Новые кроссовки, которые Даф самым наглым образом телепортировала из одной из витрин – плевать на предупреждение Троила не использовать магию, – стояли рядом. Толстый хозяин спортивого магазинчика, на глазах у которого кроссовки улетучились в неизвестном направлении, тихо выпал в осадок и грузно осел на коробку с теннисными мячами. Он видел, как мимо витрины прошла девушка, игравшая на флейте, но к кроссовкам она явно не прикасалась, так как была отделена от них толстенным стеклом.
«И нечего вонять – я спасаю ваш мир. А делать это босиком не всегда удобно…» – подумала Дафна, пряча флейту.
Хозяин магазинчика еще не знал, что Даф, верная принципу стражей света не брать ничего без награды, любезно отблагодарила его даром предвидения. Отныне он всегда знал, сколько денег у пришедшего в его магазин покупателя, насколько серьезны его намерения и не мелкий ли он жулик, мечтающий отвлечь продавца и стянуть швейцарский походный нож с двумя дюжинами лезвий и щипчиков. Впоследствии, если забежать совсем вперед, так как наши дороги с этим героем едва ли пересекутся в дальнейшем, он закрыл магазинчик, открыл оккультный салон, стал практиковать как «Белый маг Федул», отпустил бороду, купил себе подержанный лимузин и, окончательно загордившись, сломал однажды ногу, наступив на незакрепленную решетку дождевого стока. Это лишний раз доказывает, что чем меньше лопухоид знает, тем это полезнее для него и окружающих.
Внезапно Депресняк, разгуливающий по крыше, зашипел и выгнул спину. Он прежде Даф увидел две белые точки. Точки, чем-то отдаленно напоминавшие чаек, возникли в небе где-то над Курским вокзалом и наискось скользнули к одному из расположенных недалеко домов.

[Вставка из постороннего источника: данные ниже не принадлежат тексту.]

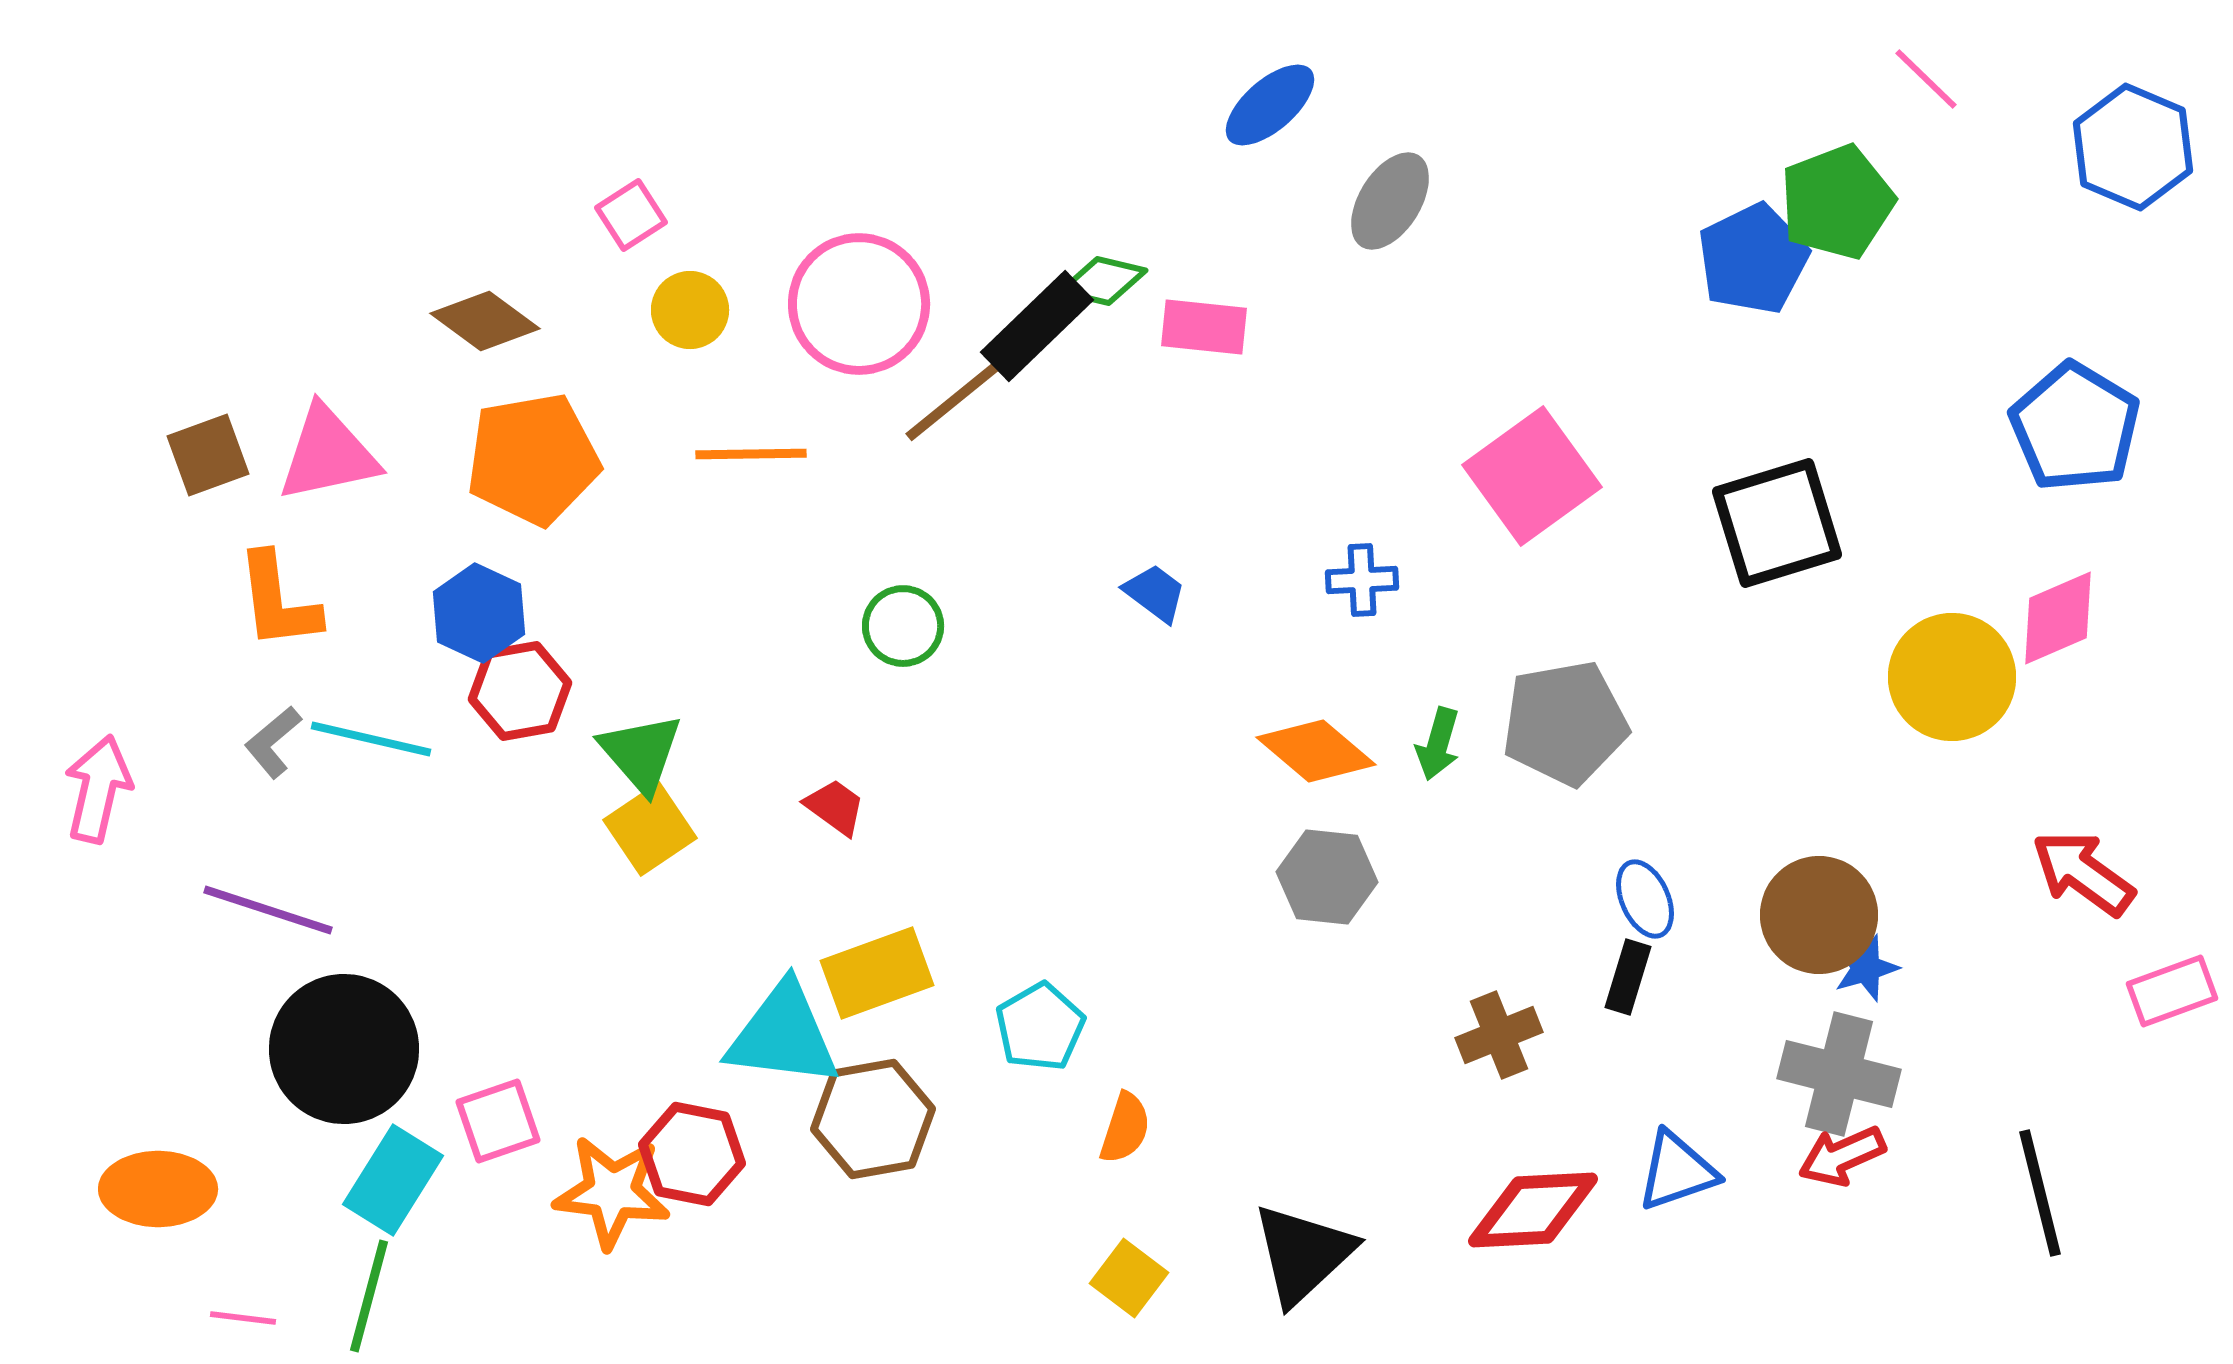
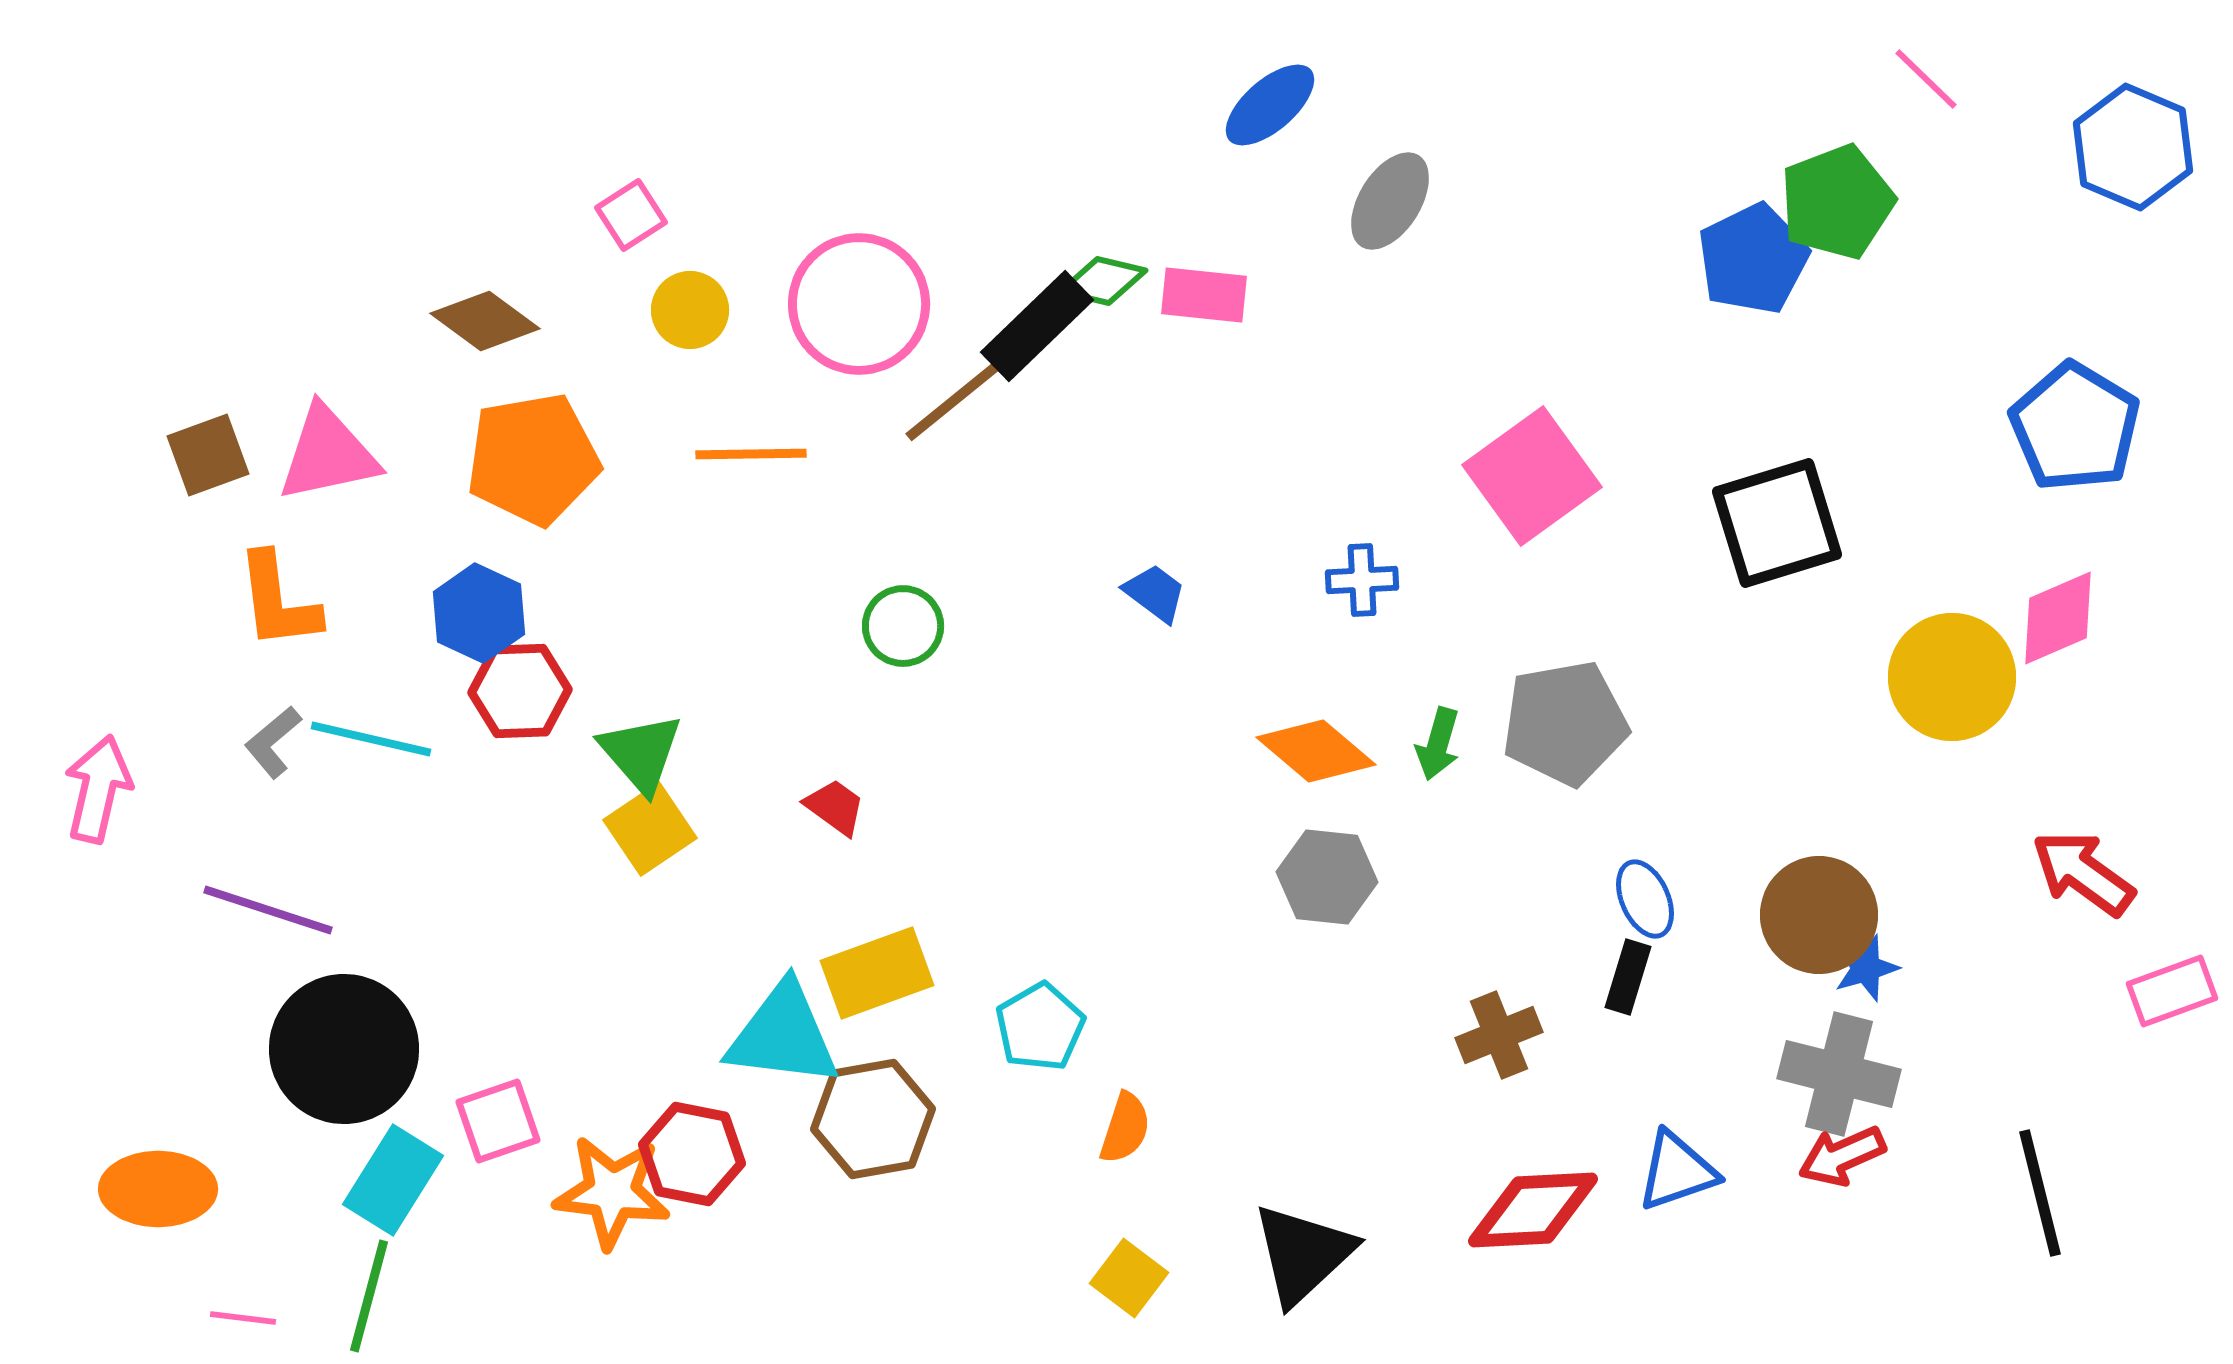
pink rectangle at (1204, 327): moved 32 px up
red hexagon at (520, 691): rotated 8 degrees clockwise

– Депресняк, что с тобой, голуба моя? Опять кровавые попугайчики в глазах? – удивилась Даф.
Проследив направление взгляда кота, она заметила стремительные силуэты, когда те уже почти скрылись внутри дома. Бронзовые крылья на груди у Даф ощутимо потеплели. Так они всегда реагировали на близость своих. Опасаясь быть пойманной, Даф нырнула за ограждение, высунув одну голову.
– Это златокрылые! Боевой патруль! Что они тут делают? – прошептала она, обращаясь к коту.
Депресняк, само собой, воздержался от ответа.
– Интересно, кого они ищут? Если нас с тобой, то почему в том доме? Как насчет того, чтобы подлететь поближе и проверить? – продолжала Даф.
Депресняк с его даром влипать в истории был только «за». Он перескочил через ограждение, пару этажей пролетел, как обычный сорвавшийся с высоты кот, и потом лишь открыл кожистые крылья. Даф коснулась углубления в бронзовом амулете и тоже шагнула вниз, ощутив, как воздух пружинит о ее маховые перья. Какое все-таки наслаждение летать!